* **REQUIREMENT**
Your answer must be every line of the data below that holds the string "diciembre", copied exactly.

++++++++++

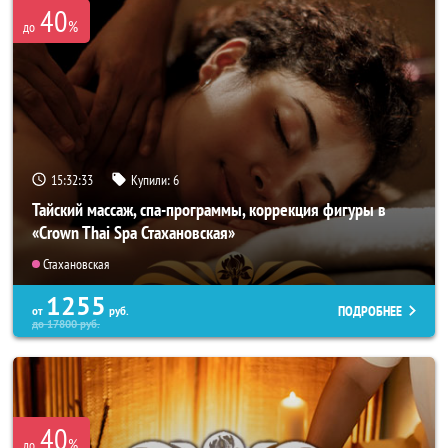
40
%
до
15:32:31
Купили:
6
Тайский массаж, спа-программы, коррекция фигуры в
«Crown Thai Spa Стахановская»
Стахановская
1255
ПОДРОБНЕЕ
от
руб.
до
17800
руб.
40
%
до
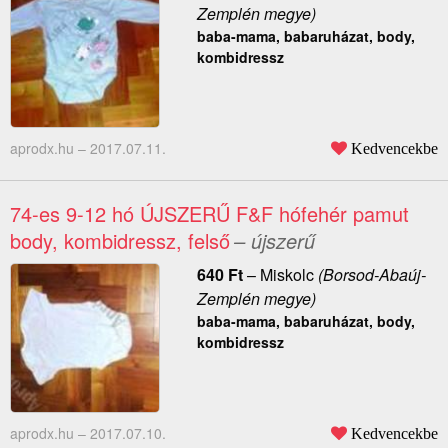
Zemplén megye)
baba-mama, babaruházat, body,
kombidressz
aprodx.hu –
2017.07.11.
Kedvencekbe
74-es 9-12 hó ÚJSZERŰ F&F hófehér pamut
body, kombidressz, felső
– újszerű
640
Ft
–
Miskolc
(Borsod-Abaúj-
Zemplén megye)
baba-mama, babaruházat, body,
kombidressz
aprodx.hu –
2017.07.10.
Kedvencekbe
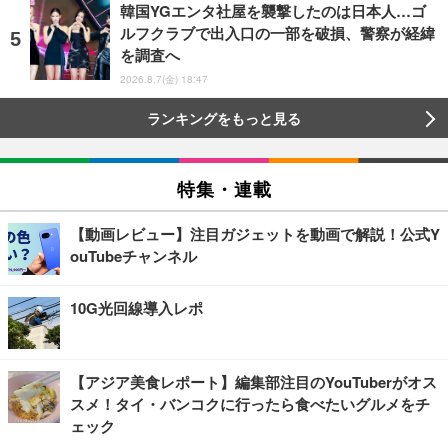
韓国YGエンタ社屋を襲撃したのは日本人…ゴ
ルフクラブで出入口の一部を破損、警察が経緯
を調査へ
2026.8.7(金) 18:47
ランキングをもっと見る
特集・連載
【動画レビュー】注目ガジェットを動画で解説！公式Y
ouTubeチャンネル
10G光回線導入レポ
【アジア美食レポート】編集部注目のYouTuberがオス
スメ！タイ・バンコクに行ったら食べたいグルメをチ
ェック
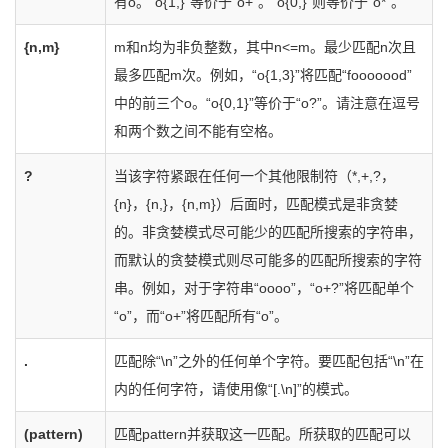
有o。“o{1,}”等价于“o+”。“o{0,}”则等价于“o*”。
{n,m}
m和n均为非负整数，其中n<=m。最少匹配n次且
最多匹配m次。例如，“o{1,3}”将匹配“fooooood”
中的前三个o。“o{0,1}”等价于“o?”。请注意在逗号
和两个数之间不能有空格。
?
当该字符紧跟在任何一个其他限制符（*,+,?，
{n}，{n,}，{n,m}）后面时，匹配模式是非贪婪
的。非贪婪模式尽可能少的匹配所搜索的字符串，
而默认的贪婪模式则尽可能多的匹配所搜索的字符
串。例如，对于字符串“oooo”，“o+?”将匹配单个
“o”，而“o+”将匹配所有“o”。
.
匹配除“\n”之外的任何单个字符。要匹配包括“\n”在
内的任何字符，请使用像“[.\n]”的模式。
(pattern)
匹配pattern并获取这一匹配。所获取的匹配可以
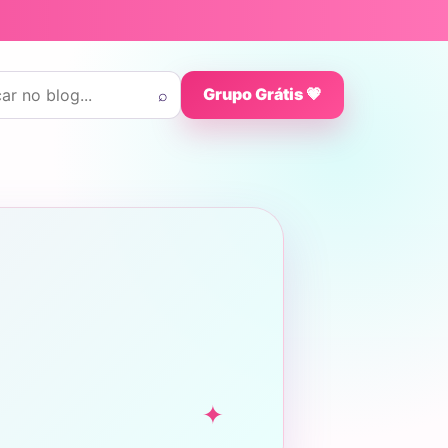
 por:
⌕
Grupo Grátis 💗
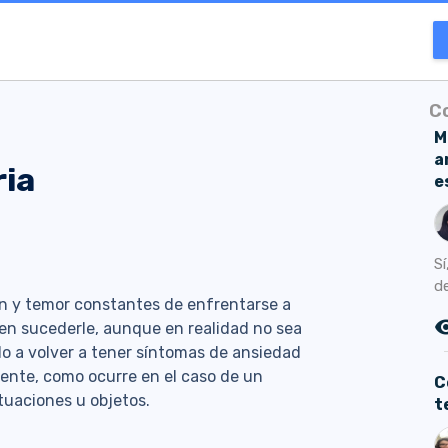
C
M
a
ria
e
Sí
d
ón y temor constantes de enfrentarse a
remove_r
en sucederle, aunque en realidad no sea
do a volver a tener síntomas de ansiedad
mente, como ocurre en el caso de un
C
tuaciones u objetos.
t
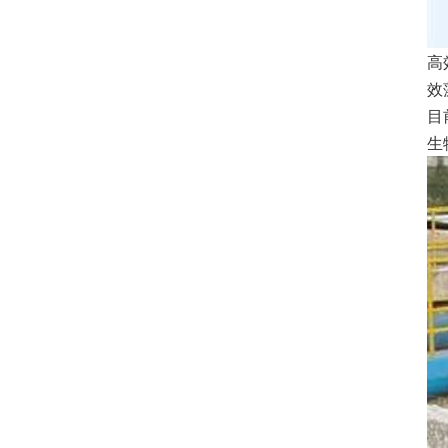
高
效
目
生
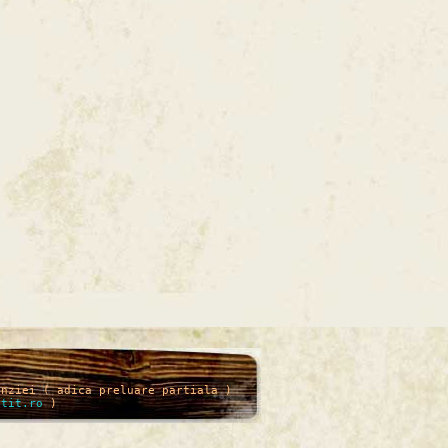
enziei ( adica preluare partiala )
itit.ro
)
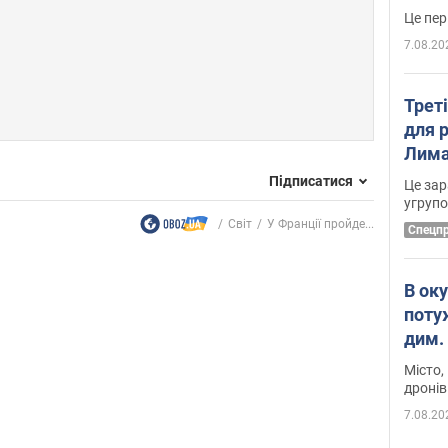
7.08.20
Трет
для 
Лима
диск
Підписатися
Це зар
угруп
Світ
У Франції пройде...
Cпецп
В ок
поту
дим. 
Місто,
дронів
7.08.20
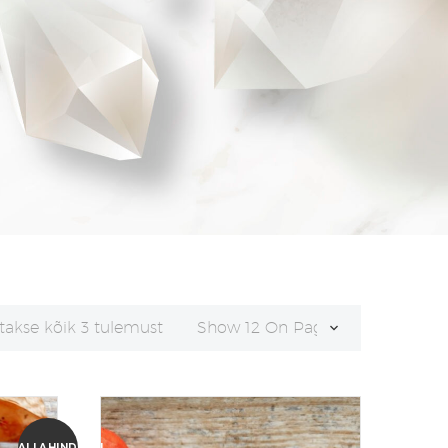
Sorditud
takse kõik 3 tulemust
Show 12 On Page
uusimate
järgi
ALLAHINDLUS!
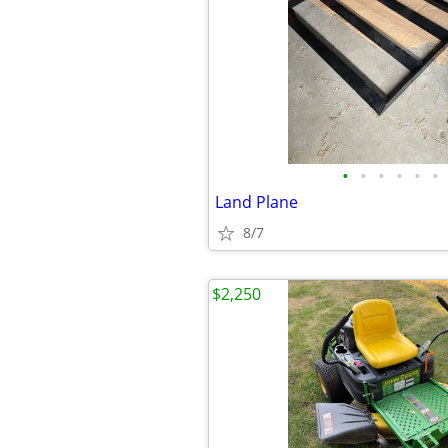
•
•
•
•
•
•
Land Plane
8/7
$2,250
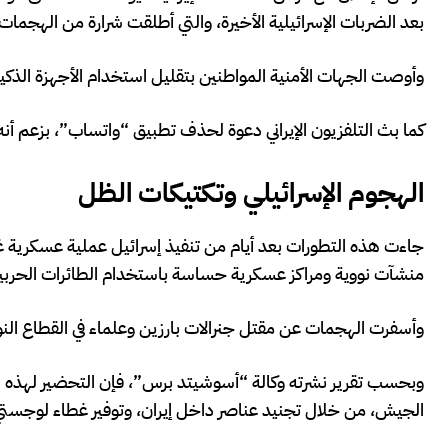
بعد الضربات الإسرائيلية الأخيرة، والتي أطلقت شرارة من الهجمات
وأوصت الجهات الأمنية المواطنين بتقليل استخدام الأجهزة الذكي
كما بث التلفزيون الإيراني دعوة لحذف تطبيق “واتساب”، بزعم أن
الهجوم الإسرائيلي وتكتيكات الظل
جاءت هذه التطورات بعد أيام من تنفيذ إسرائيل عملية عسكرية غ
منشآت نووية ومراكز عسكرية حساسة باستخدام الطائرات الحربي
وأسفرت الهجمات عن مقتل جنرالات بارزين وعلماء في القطاع النوو
وبحسب تقرير نشرته وكالة “أسوشيتد برس”، فإن التحضير لهذه ال
الجيش، من خلال تجنيد عناصر داخل إيران، وتوفير غطاء لوجستي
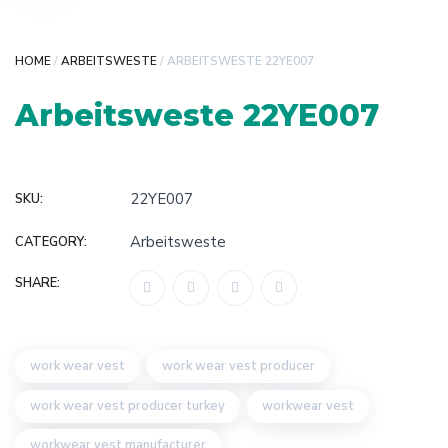
HOME
/
ARBEITSWESTE
/ ARBEITSWESTE 22YE007
Arbeitsweste 22YE007
22YE007
SKU:
Arbeitsweste
CATEGORY:
SHARE:
work wear vest
work wear vest producer
work wear vest producer turkey
workwear vest
workwear vest manufacturer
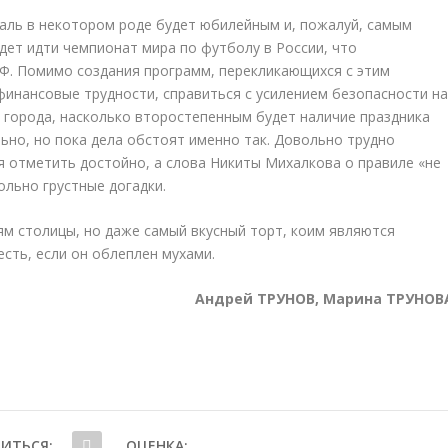
ль в некотором роде будет юбилейным и, пожалуй, самым
удет идти чемпионат мира по футболу в России, что
. Помимо создания программ, перекликающихся с этим
инансовые трудности, справиться с усилением безопасности н
е города, насколько второстепенным будет наличие праздника
ьно, но пока дела обстоят именно так. Довольно трудно
 отметить достойно, а слова Никиты Михалкова о правиле «не
льно грустные догадки.
ям столицы, но даже самый вкусный торт, коим являются
сть, если он облеплен мухами.
Андрей ТРУНОВ, Марина ТРУНОВ
ИТЬСЯ:
ОЦЕНКА:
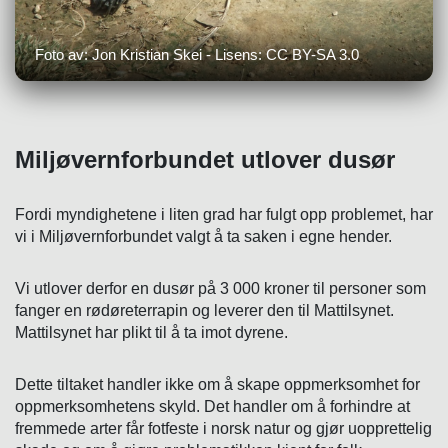
Foto av: Jon Kristian Skei - Lisens: CC BY-SA 3.0
Miljøvernforbundet utlover dusør
Fordi myndighetene i liten grad har fulgt opp problemet, har
vi i Miljøvernforbundet valgt å ta saken i egne hender.
Vi utlover derfor en dusør på 3 000 kroner til personer som
fanger en rødøreterrapin og leverer den til Mattilsynet.
Mattilsynet har plikt til å ta imot dyrene.
Dette tiltaket handler ikke om å skape oppmerksomhet for
oppmerksomhetens skyld. Det handler om å forhindre at
fremmede arter får fotfeste i norsk natur og gjør uopprettelig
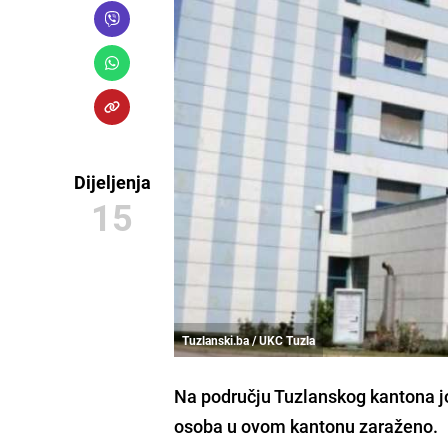
Dijeljenja
15
Tuzlanski.ba / UKC Tuzla
Na području Tuzlanskog kantona jo
osoba u ovom kantonu zaraženo.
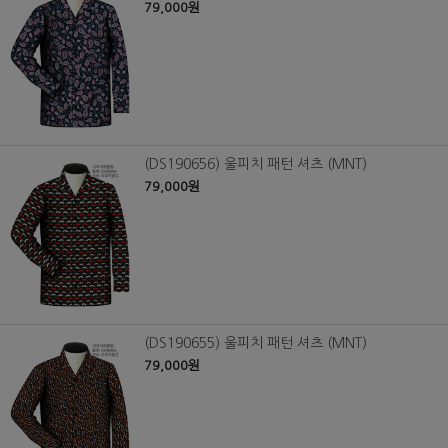
79,000원
(DS190656) 울피치 패턴 셔츠 (MNT)
79,000원
(DS190655) 울피치 패턴 셔츠 (MNT)
79,000원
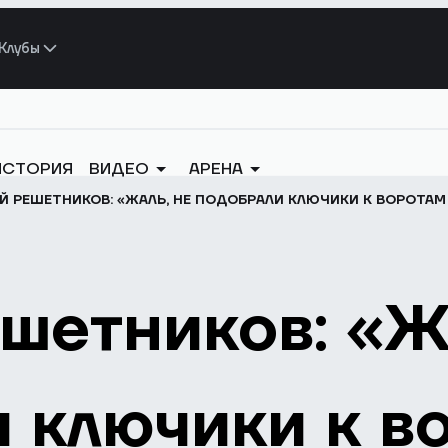
Клубы
ИСТОРИЯ
ВИДЕО
АРЕНА
Й РЕШЕТНИКОВ: «ЖАЛЬ, НЕ ПОДОБРАЛИ КЛЮЧИКИ К ВОРОТАМ
шетников: «Ж
 ключики к в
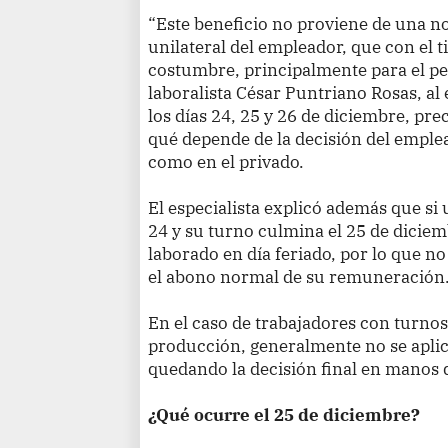
“Este beneficio no proviene de una no
unilateral del empleador, que con el 
costumbre, principalmente para el per
laboralista César Puntriano Rosas, al 
los días 24, 25 y 26 de diciembre, pr
qué depende de la decisión del emplea
como en el privado.
El especialista explicó además que si 
24 y su turno culmina el 25 de dicie
laborado en día feriado, por lo que n
el abono normal de su remuneración
En el caso de trabajadores con turnos
producción, generalmente no se aplica
quedando la decisión final en manos 
¿Qué ocurre el 25 de diciembre?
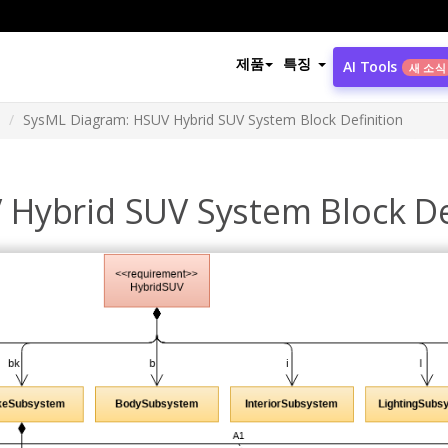
제품
특징
AI Tools
새 소식
SysML Diagram: HSUV Hybrid SUV System Block Definition
Hybrid SUV System Block De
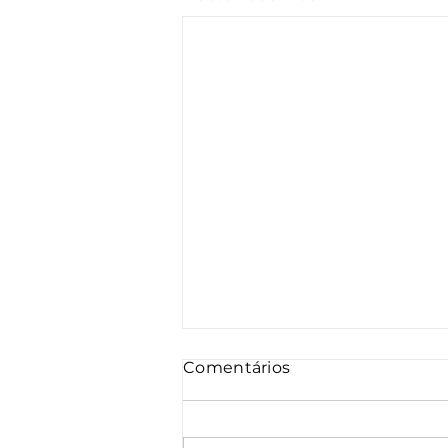
Comentários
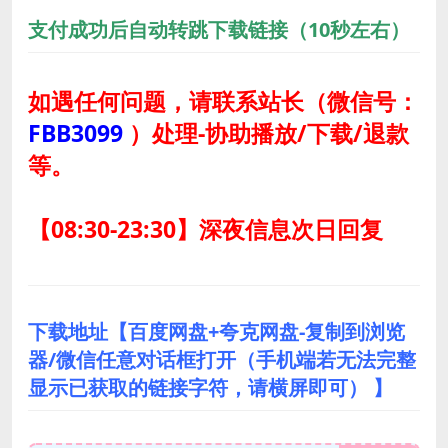
支付成功后自动转跳下载链接（10秒左右）
如遇任何问题，请联系站长
（微信号：
FBB3099
）
处理-协助播放/下载/退款
等。
【08:30-23:30】深夜信息次日回复
下载地址【百度网盘+夸克网盘-复制到浏览
器/微信任意对话框打开（手机端若无法完整
显示已获取的链接字符，请横屏即可） 】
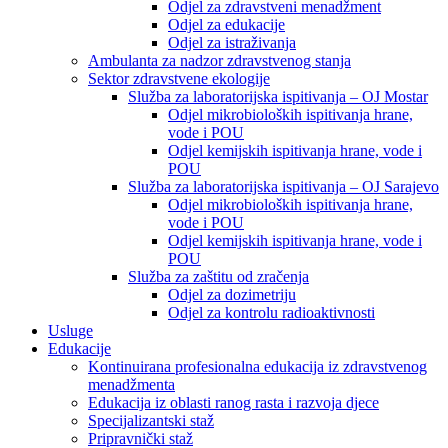
Odjel za zdravstveni menadžment
Odjel za edukacije
Odjel za istraživanja
Ambulanta za nadzor zdravstvenog stanja
Sektor zdravstvene ekologije
Služba za laboratorijska ispitivanja – OJ Mostar
Odjel mikrobioloških ispitivanja hrane,
vode i POU
Odjel kemijskih ispitivanja hrane, vode i
POU
Služba za laboratorijska ispitivanja – OJ Sarajevo
Odjel mikrobioloških ispitivanja hrane,
vode i POU
Odjel kemijskih ispitivanja hrane, vode i
POU
Služba za zaštitu od zračenja
Odjel za dozimetriju
Odjel za kontrolu radioaktivnosti
Usluge
Edukacije
Kontinuirana profesionalna edukacija iz zdravstvenog
menadžmenta
Edukacija iz oblasti ranog rasta i razvoja djece
Specijalizantski staž
Pripravnički staž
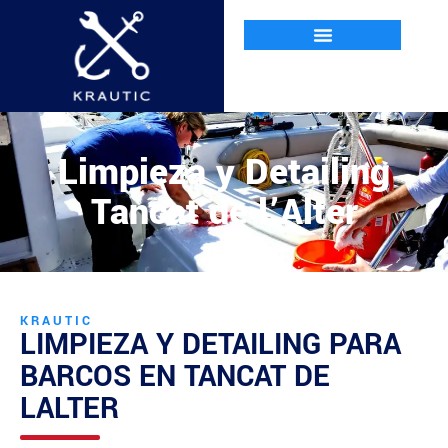
Limpieza y Detailing
Tancat de l’Alter
KRAUTIC
LIMPIEZA Y DETAILING PARA
BARCOS EN
TANCAT DE
LALTER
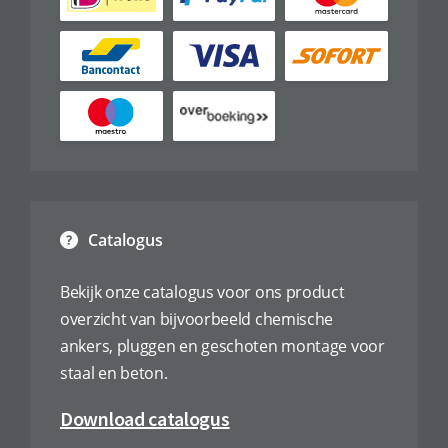
Catalogus
Bekijk onze catalogus voor ons product
overzicht van bijvoorbeeld chemische
ankers, pluggen en geschoten montage voor
staal en beton.
Download catalogus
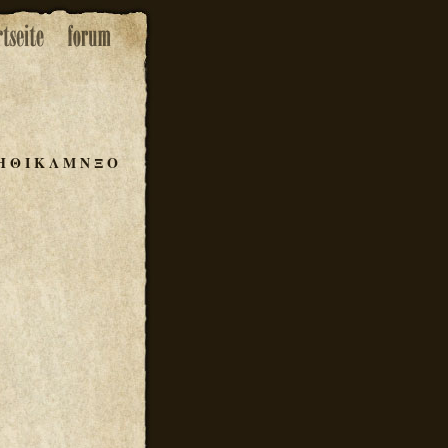
Η
Θ
Ι
Κ
Λ
Μ
Ν
Ξ
Ο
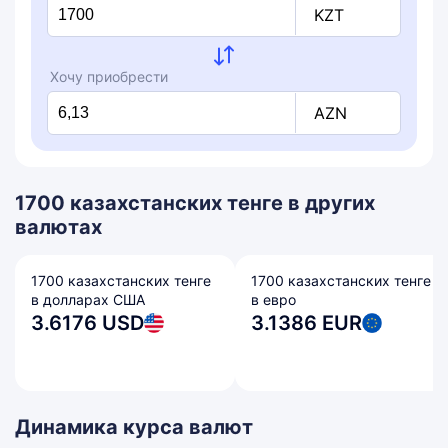
KZT
Хочу приобрести
AZN
1700 казахстанских тенге в других
валютах
1700 казахстанских тенге
1700 казахстанских тенге
в долларах США
в евро
3.6176 USD
3.1386 EUR
Динамика курса валют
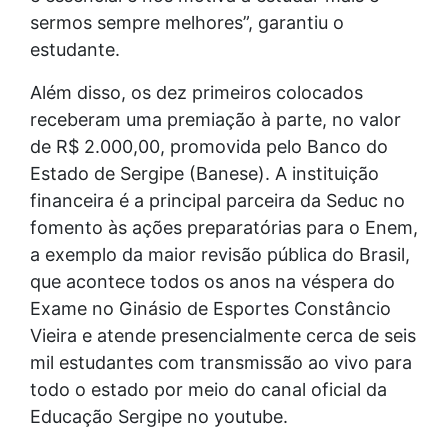
sermos sempre melhores”, garantiu o
estudante.
Além disso, os dez primeiros colocados
receberam uma premiação à parte, no valor
de R$ 2.000,00, promovida pelo Banco do
Estado de Sergipe (Banese). A instituição
financeira é a principal parceira da Seduc no
fomento às ações preparatórias para o Enem,
a exemplo da maior revisão pública do Brasil,
que acontece todos os anos na véspera do
Exame no Ginásio de Esportes Constâncio
Vieira e atende presencialmente cerca de seis
mil estudantes com transmissão ao vivo para
todo o estado por meio do canal oficial da
Educação Sergipe no youtube.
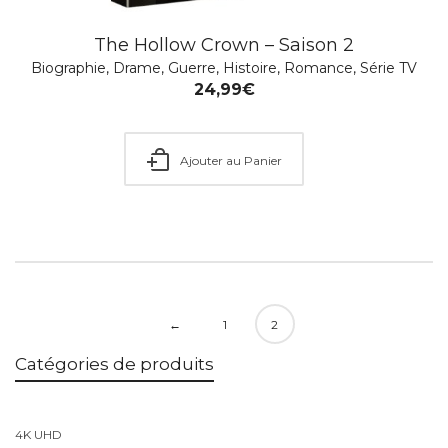
The Hollow Crown – Saison 2
Biographie
,
Drame
,
Guerre
,
Histoire
,
Romance
,
Série TV
24,99
€
Ajouter au Panier
←
1
2
Catégories de produits
4K UHD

++++++++++

* **RESPONSE FOR THIS EXERCISE**
los días 24, 25 y 26 de diciembre, pr
¿Qué ocurre el 25 de diciembre?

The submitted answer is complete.